Spin Control
by Chris Moriarty
For Ruth Isaacs, Barbara Gotchman, Viola Davis, Nancy Rolnik, Jim Russell, and James Winston Morris.
Most books—certainly most science fiction novels—only exist because the right teachers came into some child’s life at the right time. For me, you were those teachers. The words “thank you” seem pretty inadequate, but they’re the only words I have. So…thank you.
THE GOLEM
Monsters…are a state of mind.
She was probably no more than thirty.
It was hard to tell with humans. They all looked old to Arkady, and they aged fast out here in the Trusteeships where people lost months and years just getting from one planet to the next.
This human looked like she’d lived harder than most. Her skin was ravaged by decades of unfiltered sunlight, her face lined by wind and worry, her features gaunt with the gravity of some heavy planet. Still, Arkady didn’t think she could be more than a few subjective years beyond his twenty-seven.
“Act like you’re picking me up,” she said in a low husky voice that would have been sensual had it not been ratcheted tight by fear. She spoke UN-standard Spanish, but her flat vowels and guttural consonants betrayed her native tongue as Hebrew.

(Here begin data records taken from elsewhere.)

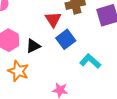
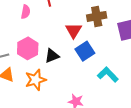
orange star: (18, 71) -> (36, 80), turned 30

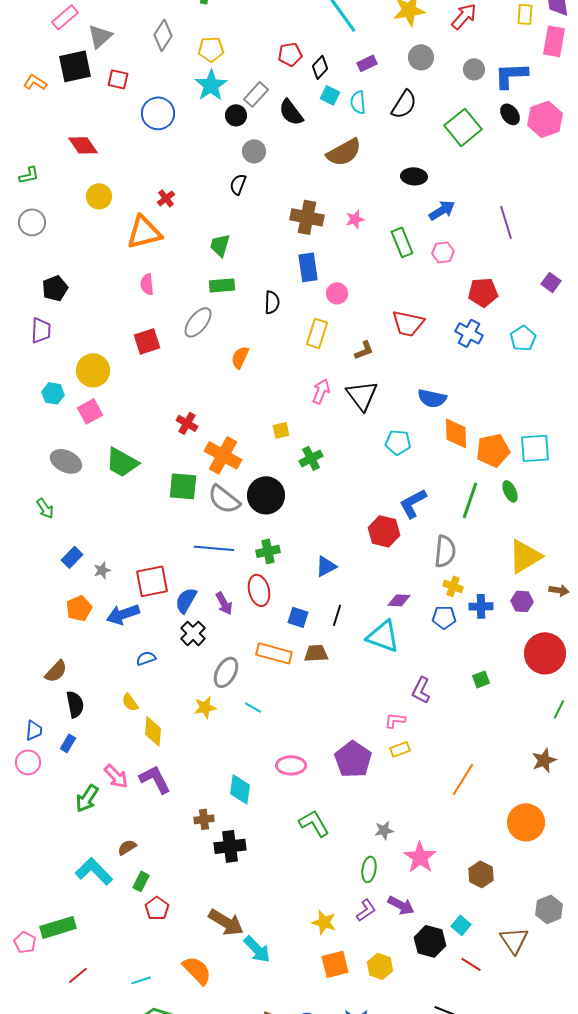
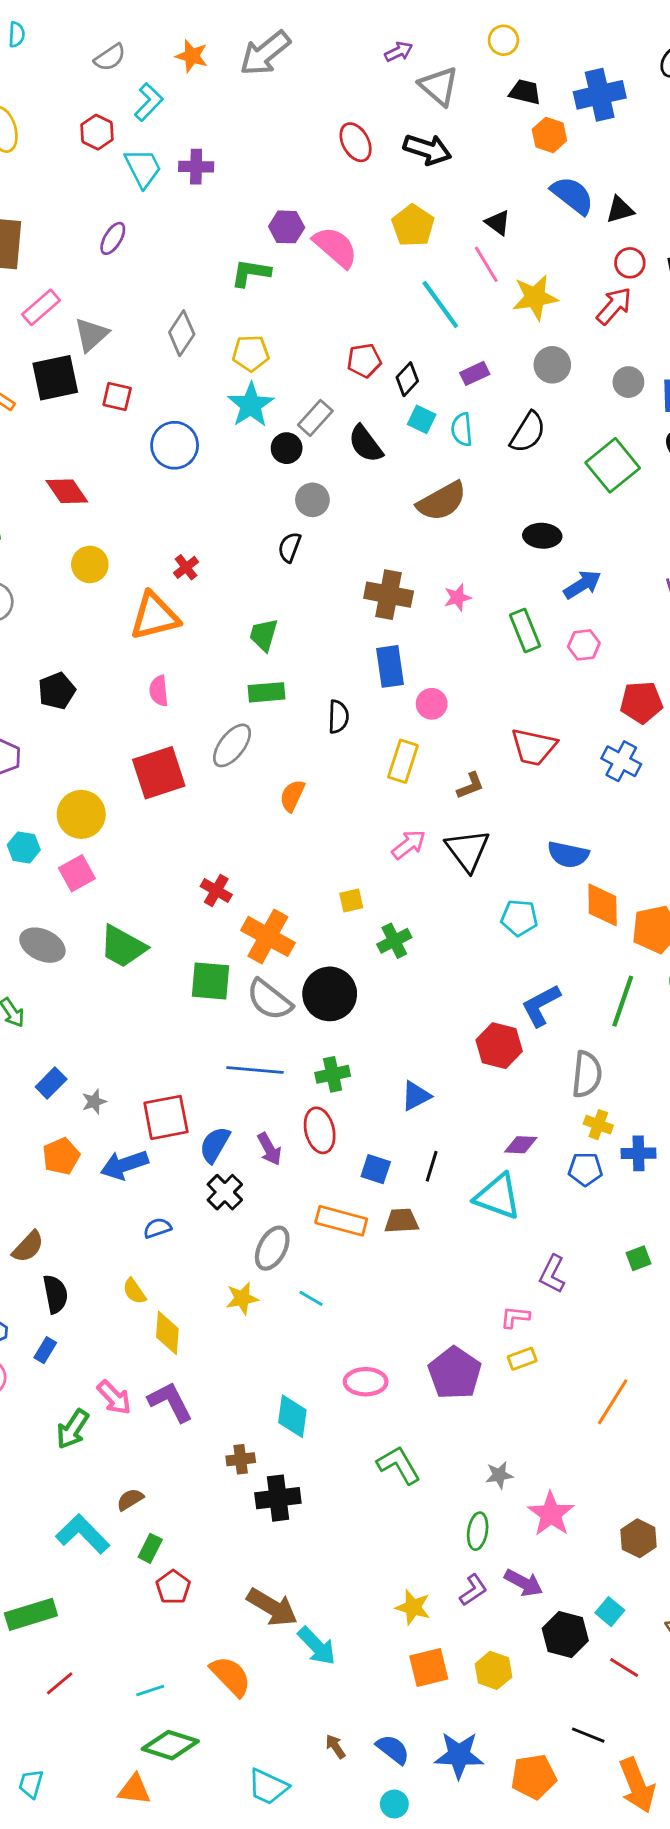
black pentagon: (55, 288) -> (57, 691), moved
red square: (147, 341) -> (159, 773), size x1.4
pink arrow: (321, 391) -> (409, 845), turned 30

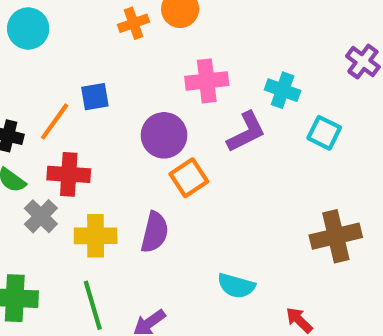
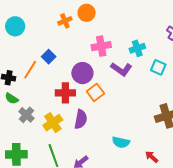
cyan cross: (283, 90) -> (137, 48), turned -35
blue square: (95, 97) -> (49, 57), turned -32
purple L-shape: (246, 132) -> (121, 69), turned 65
red cross: (69, 174) -> (65, 93), moved
yellow cross: (96, 236) -> (53, 123), turned -30

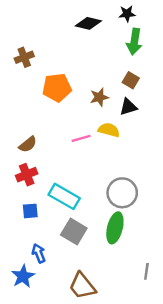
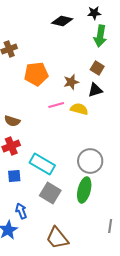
pink line: (81, 138) -> (56, 105), moved
brown semicircle: (28, 144) -> (12, 121), turned 56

She flagged down the barkeep and ordered two of something Arkady had never heard of. When she gripped his arm to draw him closer, he saw that her cuticles were rough and ragged and she’d bitten her nails to the quick.
He bent over her, smelling the acrid fungal smell of the planet-born, and recited the words Korchow had taught him back on Gilead. She fed him back the answers he’d been told to wait for. She was pulling them off hard memory; her pupils dilated, blossoming across the pale iris, every time she accessed her virally embedded RAM. He tried not to stare and failed.